System Design Space
Knowledge graphSettings

Updated: February 21, 2026 at 11:59 PM

Designing Data-Intensive Applications (short summary)

hard

Designing Data-Intensive Applications

Authors: Martin Kleppmann
Publisher: O'Reilly Media, 2017 (1st Edition), 2025 (2nd Edition)
Length: 616 pages

Analysis of the book by Martin Kleppmann: data models, replication, partitioning, transactions, batch and stream processing.
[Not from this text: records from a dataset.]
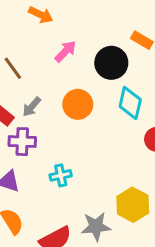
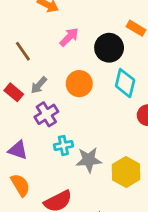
purple cross: (22, 142) -> (46, 114), moved, turned -35
gray star: (96, 226) -> (89, 160), moved

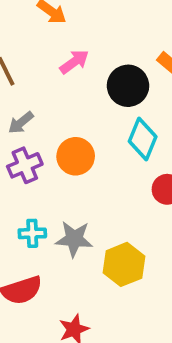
orange circle: (79, 84) -> (76, 156), moved
cyan cross: (63, 145) -> (32, 233), moved

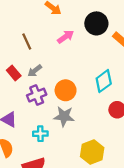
black circle: (128, 86) -> (96, 23), moved
cyan diamond: (143, 139) -> (104, 81), turned 30
gray star: (74, 239) -> (64, 116), moved

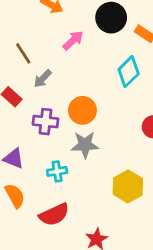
gray arrow: (35, 71) -> (43, 79), moved
cyan diamond: (104, 81) -> (129, 72), moved
purple cross: (37, 95) -> (45, 122), turned 36

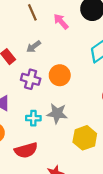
pink arrow: (73, 40) -> (61, 21), turned -98
brown line: (23, 53) -> (32, 12), moved
gray star: (85, 145) -> (57, 113), moved

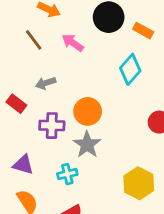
gray arrow: (34, 47) -> (46, 83), turned 32
gray star: (57, 113) -> (87, 145), moved, turned -30

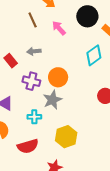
yellow hexagon: (139, 183) -> (66, 137), moved

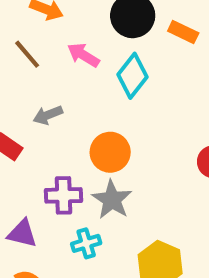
cyan diamond: (94, 55) -> (132, 76), moved
purple cross: (31, 81) -> (63, 195), moved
Designing Data-Intensive Applications - original coverOriginal
Designing Data-Intensive Applications - translated editionTranslated

Primary source

Official page of Designing Data-Intensive Applications by Martin Kleppmann.

Open book page

Book structure

The book is divided into three parts, each of which successively increases the scale of consideration - from a single machine to global distributed systems:

Part I: Basics

Data models, storage, coding. How data is represented and written to disk.

Part II: Distributed Data

Replication, partitioning, transactions, consensus. Scaling across multiple machines.

Part III: Derived Data

Batch and stream processing. Construction of data processing pipelines.
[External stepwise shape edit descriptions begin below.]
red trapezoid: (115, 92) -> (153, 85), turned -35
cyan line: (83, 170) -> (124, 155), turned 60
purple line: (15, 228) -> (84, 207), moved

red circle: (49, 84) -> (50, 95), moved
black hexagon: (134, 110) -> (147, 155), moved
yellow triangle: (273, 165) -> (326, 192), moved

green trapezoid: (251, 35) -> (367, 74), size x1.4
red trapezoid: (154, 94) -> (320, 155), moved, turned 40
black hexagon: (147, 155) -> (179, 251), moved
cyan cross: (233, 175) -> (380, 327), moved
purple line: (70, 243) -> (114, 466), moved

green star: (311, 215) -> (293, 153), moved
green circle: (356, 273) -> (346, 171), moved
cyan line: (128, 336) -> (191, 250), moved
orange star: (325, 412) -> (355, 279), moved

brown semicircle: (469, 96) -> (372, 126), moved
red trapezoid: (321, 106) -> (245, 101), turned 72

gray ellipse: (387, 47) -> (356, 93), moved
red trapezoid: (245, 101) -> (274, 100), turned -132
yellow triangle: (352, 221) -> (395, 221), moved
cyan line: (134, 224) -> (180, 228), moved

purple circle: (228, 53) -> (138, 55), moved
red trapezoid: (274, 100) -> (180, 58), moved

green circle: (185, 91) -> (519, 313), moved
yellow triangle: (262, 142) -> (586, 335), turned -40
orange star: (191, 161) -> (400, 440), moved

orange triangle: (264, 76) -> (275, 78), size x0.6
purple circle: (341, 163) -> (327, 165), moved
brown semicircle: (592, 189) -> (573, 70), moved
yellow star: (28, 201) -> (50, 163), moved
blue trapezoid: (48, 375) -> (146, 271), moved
Part I: Data Systems Fundamentals

Chapter 1-2: Reliability, Scalability and Data Models

Three pillars of the system:

  • Reliability — the system works correctly even during failures
  • Scalability - ability to cope with increasing workload
  • Maintainability — ease of support and changes

Data models:

  • Relational - tables, SQL, ACID
  • Documentary — JSON, nesting, flexibility
  • Graphovaya — nodes and edges, connections of any complexity

Chapter 3: Data Storage and Retrieval

One of the key chapters of the book is how data is physically stored on disk.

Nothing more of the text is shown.